Kotecha B, Cocks R A, Rothera M P
ENT Department, Hope Hospital, Salford, England.
Arch Emerg Med. 1990 Mar;7(1):35-41. doi: 10.1136/emj.7.1.35.
A short questionnaire on the subject of the management of epistaxis was sent to forty accident & emergency departments in two NHS regions. Thirty replies were received (response of 75%). It was found that all departments were involved in the initial management of epistaxis, but the extent of that involvement varied considerably. One of the most obvious factors contributing towards the degree of involvement was the liaison between the accident & emergency and the ENT departments. Three departments never referred patients to the ENT department for follow-up. Nine departments performed their own nasal cautery, but half of these did not use any form of local anaesthesia. Twenty-seven departments used various forms of nasal packing but, of these, two-thirds did not use any form of local anaesthesia.

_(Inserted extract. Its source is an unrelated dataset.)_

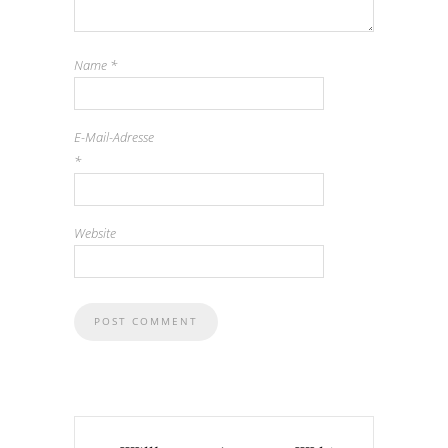
Name
*
E-Mail-Adresse
*
Website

Twenty-three departments allowed patients to go home with a nasal pack in situ. The results of this survey are discussed and a guideline to the management of epistaxis in an accident & emergency setting is suggested.
一份关于鼻出血处理的简短问卷被发送至两个国民健康服务(NHS)地区的40个急诊科。共收到30份回复(回复率为75%)。结果发现,所有科室都参与了鼻出血的初始处理,但参与程度差异很大。导致参与程度不同的最明显因素之一是急诊科与耳鼻喉科之间的联络情况。有3个科室从不将患者转诊至耳鼻喉科进行后续治疗。9个科室自行进行鼻腔烧灼,但其中一半未使用任何形式的局部麻醉。27个科室使用了各种形式的鼻腔填塞,但其中三分之二未使用任何形式的局部麻醉。23个科室允许患者带着鼻腔填塞物回家。本文讨论了该调查结果,并提出了在急诊科处理鼻出血的指南。